Traveling through it for the fourth time, Kelly decided that he liked the Nexus. The more complex 'verses all had distractions in abundance, but the seemingly infinite void gave Kelly an opportunity to take a step back from it all, evaluate his situation and plan his next move. 

There was a lot to do. He'd hit the ground running once he arrived in Coruscant, rapidly accomplishing his first strategic goal, but Darkshire had slowed him down (although the opportunity presented by establishing a relationship with the garrison partially made up for that). It was necessary, but time-consuming, and now there was this Nebula business... it couldn't be ignored, and had to be taken seriously unless new information suggested otherwise, but who knew how long it was going to take? 

Kelly considered himself a patient man, but he didn't like delays, and operating without a far-reaching support network, although he would swear it was how he had lived for most of his life, just felt wrong.  

And then there's the horrible familiarity of this whole Dark Chip fiasco... I've been putting off evaluating all these new associations and fragments of memory I've retrieved, the dreams and the feelings, the deja-vu - I know I have. I feel like they've grown threatening somehow - like there are things in my head that part of me doesn't want to recall, and dwelling on the nature of Nebula's particular brand of corruption feels like clawing at the seal on a very deep, very dark hole. 

What kind of a person was I, really?

The psychic didn't have an answer. Striding through the Nexus with his bicycle in hand and his quarterstaff floating along beside him, he made an executive decision. 

As soon as the business in the green is done, no more delays. I'm going to sit down, no matter where I've ended up or what else is demanding my attention, and I'm going to put all of this together. All of these methods and strategies, the obsessive planning, this deeply rooted need to fix all this chaos....I know part of it ties back to my lost Kingdom, an attempt to recapture that feeling of sublime servitude, but the yearning seems so much older than that. 

Before I was a King I was a traveler. Almost all of my coherent memories are from that part of my life. 

What was I before that? 

Kelly's wristcom gave him a telepathic nudge, silently alerting the psychic that he had mail. He put the question aside, and opened a dataverse-window.
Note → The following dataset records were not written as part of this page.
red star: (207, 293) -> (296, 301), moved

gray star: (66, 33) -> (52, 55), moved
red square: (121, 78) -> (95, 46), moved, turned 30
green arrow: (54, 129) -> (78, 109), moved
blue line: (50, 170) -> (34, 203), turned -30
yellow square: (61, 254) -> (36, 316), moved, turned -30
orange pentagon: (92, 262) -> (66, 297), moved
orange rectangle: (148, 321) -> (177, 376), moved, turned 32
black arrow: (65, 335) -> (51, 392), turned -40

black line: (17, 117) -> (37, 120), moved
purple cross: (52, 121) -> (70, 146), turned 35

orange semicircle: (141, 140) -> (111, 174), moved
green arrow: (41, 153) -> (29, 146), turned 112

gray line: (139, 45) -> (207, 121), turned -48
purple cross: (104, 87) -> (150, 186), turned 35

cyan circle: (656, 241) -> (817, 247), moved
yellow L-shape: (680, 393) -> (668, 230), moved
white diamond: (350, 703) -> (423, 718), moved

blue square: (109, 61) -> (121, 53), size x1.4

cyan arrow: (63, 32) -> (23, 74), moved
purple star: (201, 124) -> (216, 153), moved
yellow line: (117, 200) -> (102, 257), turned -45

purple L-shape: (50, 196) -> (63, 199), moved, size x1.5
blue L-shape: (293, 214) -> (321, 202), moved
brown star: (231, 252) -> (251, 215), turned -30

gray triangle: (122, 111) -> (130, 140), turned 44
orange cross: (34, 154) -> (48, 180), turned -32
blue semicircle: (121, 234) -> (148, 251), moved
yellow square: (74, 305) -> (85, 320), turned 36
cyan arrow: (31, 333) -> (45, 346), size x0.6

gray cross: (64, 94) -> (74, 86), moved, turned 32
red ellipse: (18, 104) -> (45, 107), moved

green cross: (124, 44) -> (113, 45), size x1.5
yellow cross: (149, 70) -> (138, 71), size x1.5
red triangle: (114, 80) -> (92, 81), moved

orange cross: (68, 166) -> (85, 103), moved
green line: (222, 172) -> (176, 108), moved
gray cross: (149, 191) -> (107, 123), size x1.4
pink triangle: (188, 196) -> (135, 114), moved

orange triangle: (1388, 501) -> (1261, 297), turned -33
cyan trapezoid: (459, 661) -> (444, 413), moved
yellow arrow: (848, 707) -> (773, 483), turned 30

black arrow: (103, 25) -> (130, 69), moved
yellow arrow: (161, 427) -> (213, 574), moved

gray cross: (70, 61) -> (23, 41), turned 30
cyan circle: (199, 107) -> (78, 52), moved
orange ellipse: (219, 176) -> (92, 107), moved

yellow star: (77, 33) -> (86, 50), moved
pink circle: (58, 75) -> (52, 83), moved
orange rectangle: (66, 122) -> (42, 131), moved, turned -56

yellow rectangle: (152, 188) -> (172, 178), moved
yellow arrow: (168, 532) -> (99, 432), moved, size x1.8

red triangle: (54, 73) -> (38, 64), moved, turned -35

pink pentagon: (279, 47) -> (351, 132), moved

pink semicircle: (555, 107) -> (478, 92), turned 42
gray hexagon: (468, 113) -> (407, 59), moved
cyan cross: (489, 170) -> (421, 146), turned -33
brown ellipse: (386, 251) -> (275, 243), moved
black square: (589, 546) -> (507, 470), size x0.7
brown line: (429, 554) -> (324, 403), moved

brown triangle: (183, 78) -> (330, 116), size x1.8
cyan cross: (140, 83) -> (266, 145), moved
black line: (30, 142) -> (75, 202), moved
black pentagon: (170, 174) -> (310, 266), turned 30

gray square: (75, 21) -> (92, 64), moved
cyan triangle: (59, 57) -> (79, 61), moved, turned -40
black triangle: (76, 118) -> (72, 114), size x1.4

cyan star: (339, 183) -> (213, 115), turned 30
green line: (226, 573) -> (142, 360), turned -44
Both PepsiCo and Doctor Regal had returned his messages. He checked Alan Mayhew's inbox first. 

The cola-conglomerate's concerns were predictable. They wanted Alan Mayhew to keep an eye towards potential new marketing opportunities, and to eliminate any threat to PepsiCo's customer-base or profit-margins with extreme prejudice. The traveler replied that he understood, and stated that he'd submit a report when the business was concluded -  as well as stating for the record that he was taking this job pro-bono, purely in the interest of keeping business running smoothly.

With the maintenance of his alternate identity seen to, it was time to discover what Doctor Regal had to say

Kelly read the e-mail carefully. The Doctor had answered each of his concerns concisely and completely, though one answer in particular was disappointing. He could see why Regal would refrain from imposing a rigid command structure on a semi-random collection of Primes; They were a breed not known for taking orders well - but the lack of co-ordination still struck him as bad planning. It could have been handled better.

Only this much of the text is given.